Task item |
Show all lines of the listing that contain the word "duration".

[Records provided]

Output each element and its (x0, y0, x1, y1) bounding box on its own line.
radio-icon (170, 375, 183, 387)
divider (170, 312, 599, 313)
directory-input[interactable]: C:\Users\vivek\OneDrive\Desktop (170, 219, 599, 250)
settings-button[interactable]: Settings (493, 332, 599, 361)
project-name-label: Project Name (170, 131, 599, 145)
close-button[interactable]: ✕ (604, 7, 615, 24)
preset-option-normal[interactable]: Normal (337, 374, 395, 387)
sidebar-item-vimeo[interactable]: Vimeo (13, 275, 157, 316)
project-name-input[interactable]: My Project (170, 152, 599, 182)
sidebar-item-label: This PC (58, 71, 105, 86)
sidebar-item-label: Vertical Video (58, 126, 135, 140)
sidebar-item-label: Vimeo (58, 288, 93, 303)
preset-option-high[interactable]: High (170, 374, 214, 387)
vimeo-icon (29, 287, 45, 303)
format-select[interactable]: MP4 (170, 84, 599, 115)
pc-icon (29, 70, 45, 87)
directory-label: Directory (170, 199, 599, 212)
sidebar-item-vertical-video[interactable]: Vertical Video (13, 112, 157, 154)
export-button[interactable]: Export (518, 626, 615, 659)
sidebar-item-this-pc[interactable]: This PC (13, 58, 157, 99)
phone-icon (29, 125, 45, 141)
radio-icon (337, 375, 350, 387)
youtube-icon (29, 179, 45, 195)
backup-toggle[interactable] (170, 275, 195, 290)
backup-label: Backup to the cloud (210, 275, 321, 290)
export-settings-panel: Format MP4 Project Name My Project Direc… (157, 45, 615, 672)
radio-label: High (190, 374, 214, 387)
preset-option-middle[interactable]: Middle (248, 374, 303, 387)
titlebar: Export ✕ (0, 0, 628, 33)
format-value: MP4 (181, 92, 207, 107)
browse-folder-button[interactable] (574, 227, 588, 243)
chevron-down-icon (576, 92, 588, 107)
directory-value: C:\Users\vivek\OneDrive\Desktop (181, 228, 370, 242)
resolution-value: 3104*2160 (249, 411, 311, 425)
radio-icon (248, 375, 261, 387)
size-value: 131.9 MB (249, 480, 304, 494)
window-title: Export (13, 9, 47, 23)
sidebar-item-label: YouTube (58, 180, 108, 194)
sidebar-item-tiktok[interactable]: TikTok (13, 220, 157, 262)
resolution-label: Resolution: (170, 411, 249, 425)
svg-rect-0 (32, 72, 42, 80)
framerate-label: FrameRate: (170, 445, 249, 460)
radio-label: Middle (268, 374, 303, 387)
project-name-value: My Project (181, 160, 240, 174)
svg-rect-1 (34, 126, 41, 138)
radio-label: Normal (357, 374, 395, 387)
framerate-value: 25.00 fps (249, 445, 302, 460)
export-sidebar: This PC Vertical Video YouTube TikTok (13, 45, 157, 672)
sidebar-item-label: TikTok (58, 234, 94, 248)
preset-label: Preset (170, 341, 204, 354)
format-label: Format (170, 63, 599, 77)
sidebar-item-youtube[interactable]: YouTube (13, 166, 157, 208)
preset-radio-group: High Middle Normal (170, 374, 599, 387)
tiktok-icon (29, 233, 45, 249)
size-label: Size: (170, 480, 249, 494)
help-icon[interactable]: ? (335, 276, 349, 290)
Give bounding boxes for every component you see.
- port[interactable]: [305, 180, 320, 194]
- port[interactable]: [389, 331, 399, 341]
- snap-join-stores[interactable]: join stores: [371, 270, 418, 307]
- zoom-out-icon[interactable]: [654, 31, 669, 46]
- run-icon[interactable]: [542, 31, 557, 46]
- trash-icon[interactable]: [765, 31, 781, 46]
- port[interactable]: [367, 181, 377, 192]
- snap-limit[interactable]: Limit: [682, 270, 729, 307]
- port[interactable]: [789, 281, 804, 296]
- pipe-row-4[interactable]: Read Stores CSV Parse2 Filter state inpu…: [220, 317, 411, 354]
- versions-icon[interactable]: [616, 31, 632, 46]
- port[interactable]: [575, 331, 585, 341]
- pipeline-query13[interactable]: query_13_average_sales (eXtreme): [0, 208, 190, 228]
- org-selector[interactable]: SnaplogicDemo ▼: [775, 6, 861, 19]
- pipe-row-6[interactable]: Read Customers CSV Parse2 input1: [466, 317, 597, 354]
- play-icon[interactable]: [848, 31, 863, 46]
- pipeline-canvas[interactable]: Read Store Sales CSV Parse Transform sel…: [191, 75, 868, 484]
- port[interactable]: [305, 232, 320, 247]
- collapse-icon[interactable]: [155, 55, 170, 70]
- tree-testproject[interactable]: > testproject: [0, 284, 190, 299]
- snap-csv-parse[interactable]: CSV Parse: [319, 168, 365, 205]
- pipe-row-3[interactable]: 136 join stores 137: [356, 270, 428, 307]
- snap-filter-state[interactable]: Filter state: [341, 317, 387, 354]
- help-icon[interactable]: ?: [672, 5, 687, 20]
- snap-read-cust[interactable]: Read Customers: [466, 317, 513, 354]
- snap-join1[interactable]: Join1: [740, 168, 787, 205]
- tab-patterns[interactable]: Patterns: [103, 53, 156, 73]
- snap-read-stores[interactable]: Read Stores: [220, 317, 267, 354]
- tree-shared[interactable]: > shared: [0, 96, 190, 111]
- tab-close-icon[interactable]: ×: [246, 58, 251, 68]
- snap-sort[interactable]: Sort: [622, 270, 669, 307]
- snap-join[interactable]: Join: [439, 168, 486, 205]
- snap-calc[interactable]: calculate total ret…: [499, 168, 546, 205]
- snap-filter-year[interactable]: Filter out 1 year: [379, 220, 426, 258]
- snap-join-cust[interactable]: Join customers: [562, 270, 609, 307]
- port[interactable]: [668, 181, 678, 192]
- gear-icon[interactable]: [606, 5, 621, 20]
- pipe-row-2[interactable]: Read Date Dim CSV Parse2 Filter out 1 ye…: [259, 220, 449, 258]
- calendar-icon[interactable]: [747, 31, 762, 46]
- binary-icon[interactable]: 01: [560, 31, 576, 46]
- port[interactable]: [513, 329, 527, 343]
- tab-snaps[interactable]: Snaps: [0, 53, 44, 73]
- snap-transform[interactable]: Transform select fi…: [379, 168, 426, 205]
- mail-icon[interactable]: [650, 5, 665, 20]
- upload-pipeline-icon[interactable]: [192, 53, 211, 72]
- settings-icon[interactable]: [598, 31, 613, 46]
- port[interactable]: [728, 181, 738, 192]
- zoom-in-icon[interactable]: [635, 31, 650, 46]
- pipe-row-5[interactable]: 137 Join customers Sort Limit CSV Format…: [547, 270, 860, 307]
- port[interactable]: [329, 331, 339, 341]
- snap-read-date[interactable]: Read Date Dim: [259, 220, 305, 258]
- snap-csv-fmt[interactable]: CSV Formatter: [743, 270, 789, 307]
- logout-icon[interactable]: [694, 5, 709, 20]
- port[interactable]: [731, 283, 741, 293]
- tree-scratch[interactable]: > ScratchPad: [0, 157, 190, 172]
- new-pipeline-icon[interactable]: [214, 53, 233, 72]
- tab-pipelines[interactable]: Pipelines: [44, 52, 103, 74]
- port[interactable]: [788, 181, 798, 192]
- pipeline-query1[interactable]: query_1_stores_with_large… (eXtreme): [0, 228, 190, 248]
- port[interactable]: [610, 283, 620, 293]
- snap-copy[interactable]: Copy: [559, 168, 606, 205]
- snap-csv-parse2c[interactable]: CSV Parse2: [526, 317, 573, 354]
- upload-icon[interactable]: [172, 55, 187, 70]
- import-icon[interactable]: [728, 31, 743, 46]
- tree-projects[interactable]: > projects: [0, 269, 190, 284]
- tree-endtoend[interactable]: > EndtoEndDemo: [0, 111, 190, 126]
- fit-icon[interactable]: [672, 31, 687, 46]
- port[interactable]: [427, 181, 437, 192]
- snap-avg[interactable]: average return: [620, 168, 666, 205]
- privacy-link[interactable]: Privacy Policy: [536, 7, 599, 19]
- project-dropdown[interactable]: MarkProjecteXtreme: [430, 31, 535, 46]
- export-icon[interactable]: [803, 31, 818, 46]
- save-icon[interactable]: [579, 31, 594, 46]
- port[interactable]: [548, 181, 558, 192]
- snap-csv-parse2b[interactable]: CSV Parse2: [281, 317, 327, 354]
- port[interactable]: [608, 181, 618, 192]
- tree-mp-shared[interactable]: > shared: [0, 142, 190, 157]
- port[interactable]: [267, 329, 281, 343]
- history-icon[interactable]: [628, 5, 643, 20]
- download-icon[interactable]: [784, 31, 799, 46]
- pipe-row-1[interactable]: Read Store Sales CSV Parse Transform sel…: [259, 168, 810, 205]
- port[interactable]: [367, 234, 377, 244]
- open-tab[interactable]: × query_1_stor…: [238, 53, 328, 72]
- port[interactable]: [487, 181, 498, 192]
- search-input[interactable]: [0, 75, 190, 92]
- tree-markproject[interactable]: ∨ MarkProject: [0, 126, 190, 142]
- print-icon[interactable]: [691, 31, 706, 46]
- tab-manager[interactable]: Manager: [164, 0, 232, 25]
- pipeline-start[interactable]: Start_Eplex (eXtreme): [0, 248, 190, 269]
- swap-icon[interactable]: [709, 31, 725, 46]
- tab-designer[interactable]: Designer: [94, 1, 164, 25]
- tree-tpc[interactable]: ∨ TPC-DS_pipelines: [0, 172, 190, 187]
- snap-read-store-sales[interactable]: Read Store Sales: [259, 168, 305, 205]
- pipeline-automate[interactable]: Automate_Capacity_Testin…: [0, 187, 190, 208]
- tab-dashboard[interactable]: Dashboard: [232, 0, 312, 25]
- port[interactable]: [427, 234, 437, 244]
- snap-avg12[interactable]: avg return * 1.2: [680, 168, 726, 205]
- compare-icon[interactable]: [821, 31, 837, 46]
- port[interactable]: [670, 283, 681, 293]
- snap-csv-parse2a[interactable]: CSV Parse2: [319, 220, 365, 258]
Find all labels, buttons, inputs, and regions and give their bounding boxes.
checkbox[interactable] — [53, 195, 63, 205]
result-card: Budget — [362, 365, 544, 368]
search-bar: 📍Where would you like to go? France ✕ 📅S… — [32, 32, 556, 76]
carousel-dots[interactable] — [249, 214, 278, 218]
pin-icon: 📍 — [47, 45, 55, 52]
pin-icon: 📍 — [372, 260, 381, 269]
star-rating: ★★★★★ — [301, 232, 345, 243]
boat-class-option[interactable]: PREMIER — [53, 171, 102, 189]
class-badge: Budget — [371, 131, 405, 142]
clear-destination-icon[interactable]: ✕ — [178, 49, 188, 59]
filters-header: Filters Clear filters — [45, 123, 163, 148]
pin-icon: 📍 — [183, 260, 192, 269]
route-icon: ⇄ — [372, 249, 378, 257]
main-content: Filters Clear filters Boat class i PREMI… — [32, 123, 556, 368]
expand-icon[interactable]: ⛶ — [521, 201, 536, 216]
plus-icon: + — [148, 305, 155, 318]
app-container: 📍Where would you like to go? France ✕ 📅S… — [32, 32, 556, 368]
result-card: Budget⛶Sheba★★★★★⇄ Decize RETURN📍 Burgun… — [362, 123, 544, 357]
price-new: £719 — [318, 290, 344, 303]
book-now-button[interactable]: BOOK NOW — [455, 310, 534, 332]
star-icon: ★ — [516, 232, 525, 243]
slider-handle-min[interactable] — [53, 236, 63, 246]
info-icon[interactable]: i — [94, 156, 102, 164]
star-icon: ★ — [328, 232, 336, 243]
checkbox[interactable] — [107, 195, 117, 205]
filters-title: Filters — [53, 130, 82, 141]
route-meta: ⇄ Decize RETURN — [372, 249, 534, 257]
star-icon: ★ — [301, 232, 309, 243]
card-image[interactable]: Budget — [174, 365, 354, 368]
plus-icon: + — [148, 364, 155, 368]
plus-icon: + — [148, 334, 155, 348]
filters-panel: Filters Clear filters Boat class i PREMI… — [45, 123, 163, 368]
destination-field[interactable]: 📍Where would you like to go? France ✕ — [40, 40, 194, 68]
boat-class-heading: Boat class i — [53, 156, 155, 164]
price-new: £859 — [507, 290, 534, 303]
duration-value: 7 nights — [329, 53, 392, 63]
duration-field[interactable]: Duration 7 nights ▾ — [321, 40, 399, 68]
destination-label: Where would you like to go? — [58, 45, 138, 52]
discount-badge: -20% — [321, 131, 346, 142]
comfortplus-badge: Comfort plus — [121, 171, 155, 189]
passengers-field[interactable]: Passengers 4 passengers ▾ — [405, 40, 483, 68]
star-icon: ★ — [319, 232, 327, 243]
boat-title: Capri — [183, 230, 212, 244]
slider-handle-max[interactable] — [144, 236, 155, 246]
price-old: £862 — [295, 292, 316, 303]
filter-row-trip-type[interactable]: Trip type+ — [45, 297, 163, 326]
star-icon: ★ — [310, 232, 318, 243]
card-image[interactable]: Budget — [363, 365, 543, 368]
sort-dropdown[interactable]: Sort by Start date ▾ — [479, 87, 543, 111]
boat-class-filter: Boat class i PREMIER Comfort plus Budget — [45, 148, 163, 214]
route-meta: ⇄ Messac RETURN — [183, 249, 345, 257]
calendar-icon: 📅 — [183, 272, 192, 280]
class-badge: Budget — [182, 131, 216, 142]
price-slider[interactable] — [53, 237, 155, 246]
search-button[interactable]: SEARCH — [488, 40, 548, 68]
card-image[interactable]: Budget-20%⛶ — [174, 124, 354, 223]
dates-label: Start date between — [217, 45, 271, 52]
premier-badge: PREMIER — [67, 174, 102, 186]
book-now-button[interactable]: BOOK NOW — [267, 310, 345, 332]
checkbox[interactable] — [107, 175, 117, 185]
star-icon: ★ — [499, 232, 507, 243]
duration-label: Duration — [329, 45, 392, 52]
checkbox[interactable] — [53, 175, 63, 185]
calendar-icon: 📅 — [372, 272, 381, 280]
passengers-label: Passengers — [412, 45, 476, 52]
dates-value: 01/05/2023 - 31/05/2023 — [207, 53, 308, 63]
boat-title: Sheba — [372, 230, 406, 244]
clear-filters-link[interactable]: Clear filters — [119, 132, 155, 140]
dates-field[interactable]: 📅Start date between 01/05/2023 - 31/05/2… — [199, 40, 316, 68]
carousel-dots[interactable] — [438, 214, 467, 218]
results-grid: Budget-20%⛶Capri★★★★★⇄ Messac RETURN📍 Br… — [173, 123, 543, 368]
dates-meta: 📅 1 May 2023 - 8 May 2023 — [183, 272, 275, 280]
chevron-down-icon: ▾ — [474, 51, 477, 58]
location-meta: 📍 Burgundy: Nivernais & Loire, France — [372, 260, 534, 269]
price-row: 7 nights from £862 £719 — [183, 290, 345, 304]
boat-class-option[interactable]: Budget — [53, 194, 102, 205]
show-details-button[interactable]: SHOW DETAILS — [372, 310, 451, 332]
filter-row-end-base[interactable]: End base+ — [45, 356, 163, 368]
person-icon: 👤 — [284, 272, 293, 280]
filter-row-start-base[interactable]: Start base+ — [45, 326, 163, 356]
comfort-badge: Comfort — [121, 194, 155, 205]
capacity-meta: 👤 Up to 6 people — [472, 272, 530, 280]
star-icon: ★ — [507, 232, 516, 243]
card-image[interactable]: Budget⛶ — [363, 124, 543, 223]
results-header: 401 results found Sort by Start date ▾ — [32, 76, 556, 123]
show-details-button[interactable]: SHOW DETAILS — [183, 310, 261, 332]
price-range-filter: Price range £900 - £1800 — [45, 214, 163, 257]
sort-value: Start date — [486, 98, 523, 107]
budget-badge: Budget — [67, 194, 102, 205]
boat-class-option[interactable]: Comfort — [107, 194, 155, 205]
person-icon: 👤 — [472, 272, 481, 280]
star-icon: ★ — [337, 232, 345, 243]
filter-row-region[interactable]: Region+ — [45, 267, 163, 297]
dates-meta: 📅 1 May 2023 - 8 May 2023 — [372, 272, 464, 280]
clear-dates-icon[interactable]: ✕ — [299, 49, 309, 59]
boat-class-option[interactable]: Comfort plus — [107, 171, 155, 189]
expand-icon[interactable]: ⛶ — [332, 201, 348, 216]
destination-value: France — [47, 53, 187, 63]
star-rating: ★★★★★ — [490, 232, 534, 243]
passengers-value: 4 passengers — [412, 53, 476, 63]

[/Records provided]

Output of the exercise |
duration-value: 7 nights — [329, 53, 392, 63]
duration-field[interactable]: Duration 7 nights ▾ — [321, 40, 399, 68]
duration-label: Duration — [329, 45, 392, 52]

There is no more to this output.